* [ABOUT THIS EXERCISE]
Any picture in the entries is to be skipped, while everything else is transcribed word for word.

* [LISTED RECORDS]
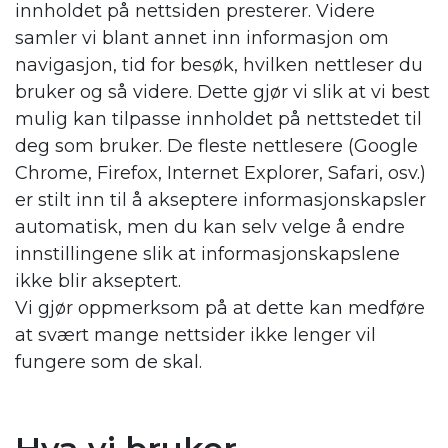
innholdet på nettsiden presterer. Videre
samler vi blant annet inn informasjon om
navigasjon, tid for besøk, hvilken nettleser du
bruker og så videre. Dette gjør vi slik at vi best
mulig kan tilpasse innholdet på nettstedet til
deg som bruker. De fleste nettlesere (Google
Chrome, Firefox, Internet Explorer, Safari, osv.)
er stilt inn til å akseptere informasjonskapsler
automatisk, men du kan selv velge å endre
innstillingene slik at informasjonskapslene
ikke blir akseptert.
Vi gjør oppmerksom på at dette kan medføre
at svært mange nettsider ikke lenger vil
fungere som de skal.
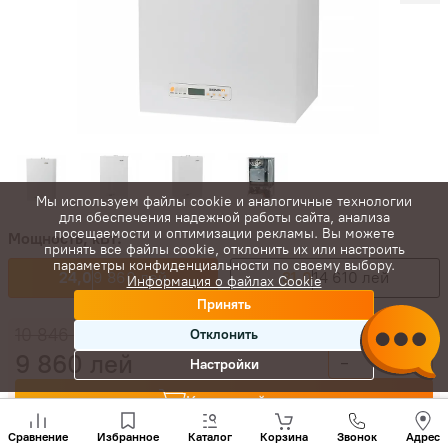
Мы используем файлы cookie и аналогичные технологии
для обеспечения надежной работы сайта, анализа
посещаемости и оптимизации рекламы. Вы можете
Мощность, кВт:
принять все файлы cookie, отклонить их или настроить
параметры конфиденциальности по своему выбору.
24,0
9 860 лей
31,0
14 610 лей
Информация о файлах Cookie
Принять
10 846
лей
Отклонить
9 860
лей
-
+
Настройки
Купить сейчас
Позвони
нам
Сравнение
Избранное
Каталог
Корзина
Звонок
Адрес
+(373)
В корзину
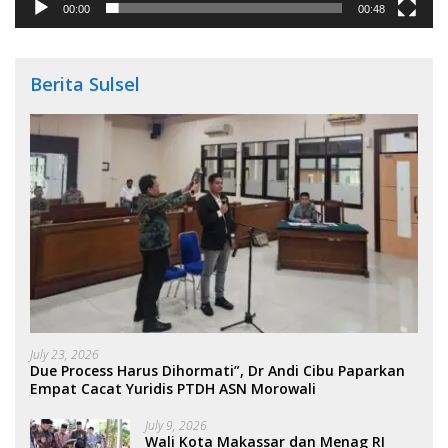
00:00
00:48
Berita Sulsel
July 23, 2026
Due Process Harus Dihormati”, Dr Andi Cibu Paparkan
Empat Cacat Yuridis PTDH ASN Morowali
July 9, 2026
Wali Kota Makassar dan Menag RI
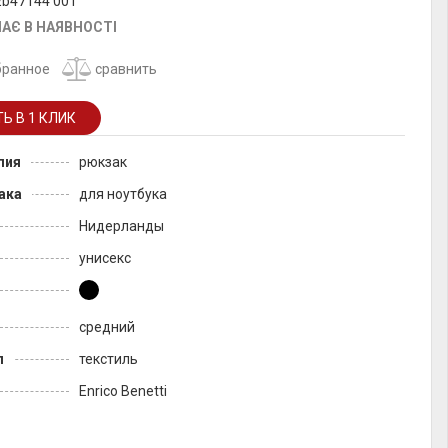
Eb47144 001
АЄ В НАЯВНОСТІ
бранное
сравнить
лия
рюкзак
ака
для ноутбука
Нидерланды
унисекс
средний
л
текстиль
Enrico Benetti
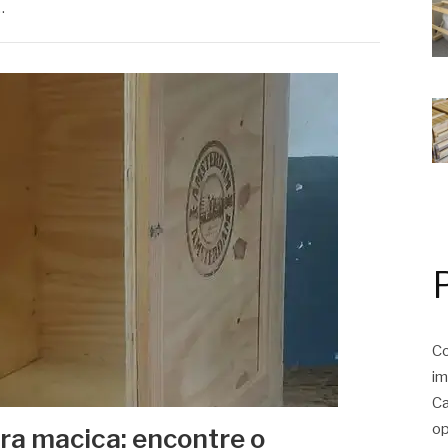
…
Co
im
Ca
op
ra maciça: encontre o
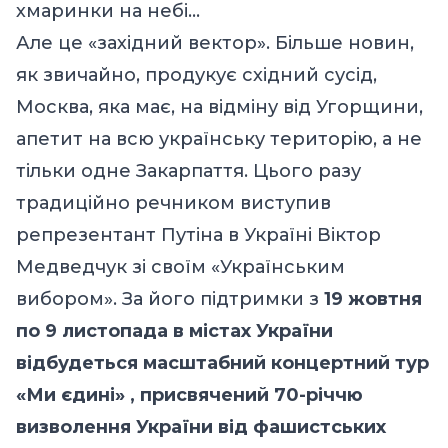
хмаринки на небі…
Але це «західний вектор». Більше новин,
як звичайно, продукує східний сусід,
Москва, яка має, на відміну від Угорщини,
апетит на всю українську територію, а не
тільки одне Закарпаття. Цього разу
традиційно речником виступив
репрезентант Путіна в Україні
Віктор
Медведчук
зі своїм «Українським
вибором». За його підтримки з
19 жовтня
по 9 листопада в містах України
відбудеться масштабний концертний тур
«Ми єдині» , присвячений 70-річчю
визволення України від фашистських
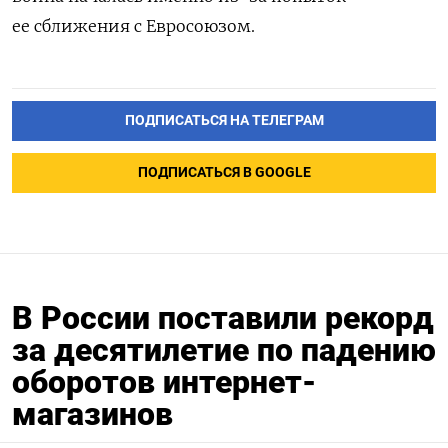
ее сближения с Евросоюзом.
ПОДПИСАТЬСЯ НА ТЕЛЕГРАМ
ПОДПИСАТЬСЯ В GOOGLE
В России поставили рекорд
за десятилетие по падению
оборотов интернет-
магазинов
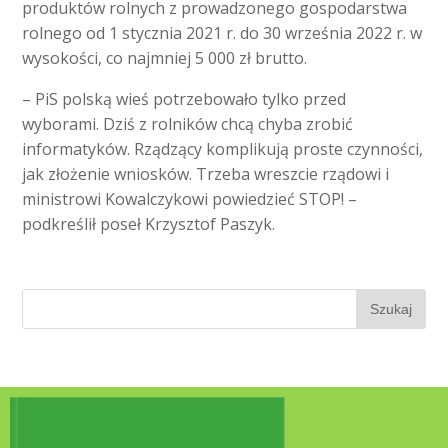
produktów rolnych z prowadzonego gospodarstwa
rolnego od 1 stycznia 2021 r. do 30 września 2022 r. w
wysokości, co najmniej 5 000 zł brutto.
– PiS polską wieś potrzebowało tylko przed
wyborami. Dziś z rolników chcą chyba zrobić
informatyków. Rządzący komplikują proste czynności,
jak złożenie wniosków. Trzeba wreszcie rządowi i
ministrowi Kowalczykowi powiedzieć STOP! –
podkreślił poseł Krzysztof Paszyk.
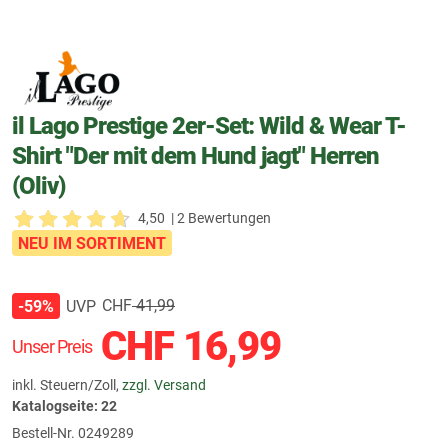
il Lago Prestige 2er-Set: Wild & Wear T-
Shirt "Der mit dem Hund jagt" Herren
(Oliv)
4,50
| 2 Bewertungen
NEU IM SORTIMENT
CHF
41,99
UVP
-59%
CHF
16,99
Unser Preis
inkl. Steuern/Zoll,
zzgl. Versand
Katalogseite: 22
Bestell-Nr.
0249289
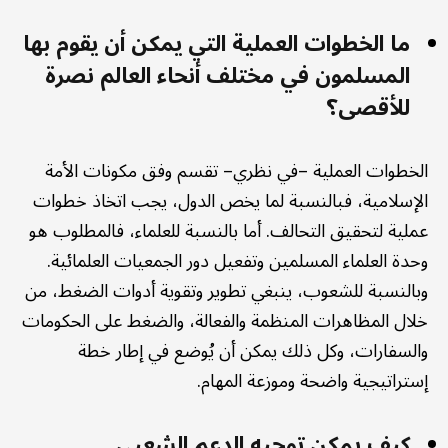
ما الخطوات العملية التي يمكن أن يقوم بها
المسلمون في مختلف أنحاء العالم نصرة
للأقصى؟
الخطوات العملية –في نظري– تقسم وفق مكونات الأمة
الإسلامية، فبالنسبة لما يخص الدول، يجب اتخاذ خطوات
عملية لتحقيق التحالف. أما بالنسبة للعلماء، فالمطلوب هو
وحدة العلماء المسلمين وتفعيل دور الجمعيات العلمائية.
وبالنسبة للشعوب، ينبغي تطوير وتقوية أدوات الضغط، من
خلال المظاهرات المنظمة والفعالة، والضغط على الحكومات
والسفارات، وكل ذلك يمكن أن يُوضع في إطار خطة
إستراتيجية واضحة وموزعة المهام.
كيف يمكن توجيه الدعم الشعبي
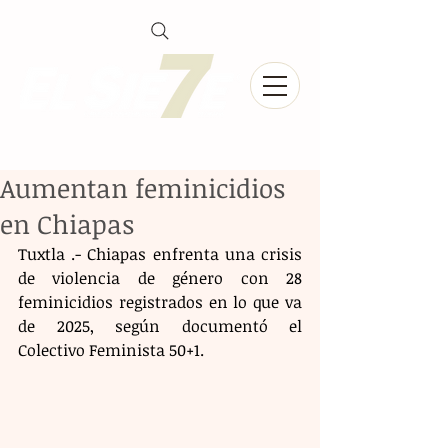
Aumentan feminicidios
en Chiapas
Tuxtla .- Chiapas enfrenta una crisis 
de violencia de género con 28 
feminicidios registrados en lo que va 
de 2025, según documentó el 
Colectivo Feminista 50+1.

* [RESPONSE TO THE EXERCISE]
innholdet på nettsiden presterer. Videre
samler vi blant annet inn informasjon om
navigasjon, tid for besøk, hvilken nettleser du
bruker og så videre. Dette gjør vi slik at vi best
mulig kan tilpasse innholdet på nettstedet til
deg som bruker. De fleste nettlesere (Google
Chrome, Firefox, Internet Explorer, Safari, osv.)
er stilt inn til å akseptere informasjonskapsler
automatisk, men du kan selv velge å endre
innstillingene slik at informasjonskapslene
ikke blir akseptert.
Vi gjør oppmerksom på at dette kan medføre
at svært mange nettsider ikke lenger vil
fungere som de skal.
Мы используем файлы cookie и аналогичные технологии
для обеспечения надежной работы сайта, анализа
посещаемости и оптимизации рекламы. Вы можете
Мощность, кВт:
принять все файлы cookie, отклонить их или настроить
параметры конфиденциальности по своему выбору.
24,0
9 860 лей
31,0
14 610 лей
Информация о файлах Cookie
Принять
10 846
лей
Отклонить
9 860
лей
-
+
Настройки
Купить сейчас
Позвони
нам
Сравнение
Избранное
Каталог
Корзина
Звонок
Адрес
+(373)
В корзину
00:00
00:48
Berita Sulsel
July 23, 2026
Due Process Harus Dihormati”, Dr Andi Cibu Paparkan
Empat Cacat Yuridis PTDH ASN Morowali
July 9, 2026
Wali Kota Makassar dan Menag RI
Eb47144 001
АЄ В НАЯВНОСТІ
бранное
сравнить
лия
рюкзак
ака
для ноутбука
Нидерланды
унисекс
средний
л
текстиль
Enrico Benetti
…
Co
im
Ca
op
ra maciça: encontre o
хмаринки на небі…
Але це «західний вектор». Більше новин,
як звичайно, продукує східний сусід,
Москва, яка має, на відміну від Угорщини,
апетит на всю українську територію, а не
тільки одне Закарпаття. Цього разу
традиційно речником виступив
репрезентант Путіна в Україні
Віктор
Медведчук
зі своїм «Українським
вибором». За його підтримки з
19 жовтня
по 9 листопада в містах України
відбудеться масштабний концертний тур
«Ми єдині» , присвячений 70-річчю
визволення України від фашистських
ее сближения с Евросоюзом.
ПОДПИСАТЬСЯ НА ТЕЛЕГРАМ
ПОДПИСАТЬСЯ В GOOGLE
В России поставили рекорд
за десятилетие по падению
оборотов интернет-
магазинов
produktów rolnych z prowadzonego gospodarstwa
rolnego od 1 stycznia 2021 r. do 30 września 2022 r. w
wysokości, co najmniej 5 000 zł brutto.
– PiS polską wieś potrzebowało tylko przed
wyborami. Dziś z rolników chcą chyba zrobić
informatyków. Rządzący komplikują proste czynności,
jak złożenie wniosków. Trzeba wreszcie rządowi i
ministrowi Kowalczykowi powiedzieć STOP! –
podkreślił poseł Krzysztof Paszyk.
il Lago Prestige 2er-Set: Wild & Wear T-
Shirt "Der mit dem Hund jagt" Herren
(Oliv)
4,50
| 2 Bewertungen
NEU IM SORTIMENT
CHF
41,99
UVP
-59%
CHF
16,99
Unser Preis
inkl. Steuern/Zoll,
zzgl. Versand
Katalogseite: 22
Bestell-Nr.
0249289
ما الخطوات العملية التي يمكن أن يقوم بها
المسلمون في مختلف أنحاء العالم نصرة
للأقصى؟
الخطوات العملية –في نظري– تقسم وفق مكونات الأمة
الإسلامية، فبالنسبة لما يخص الدول، يجب اتخاذ خطوات
عملية لتحقيق التحالف. أما بالنسبة للعلماء، فالمطلوب هو
وحدة العلماء المسلمين وتفعيل دور الجمعيات العلمائية.
وبالنسبة للشعوب، ينبغي تطوير وتقوية أدوات الضغط، من
خلال المظاهرات المنظمة والفعالة، والضغط على الحكومات
والسفارات، وكل ذلك يمكن أن يُوضع في إطار خطة
إستراتيجية واضحة وموزعة المهام.
كيف يمكن توجيه الدعم الشعبي
Aumentan feminicidios
en Chiapas
Tuxtla .- Chiapas enfrenta una crisis 
de violencia de género con 28 
feminicidios registrados en lo que va 
de 2025, según documentó el 
Colectivo Feminista 50+1.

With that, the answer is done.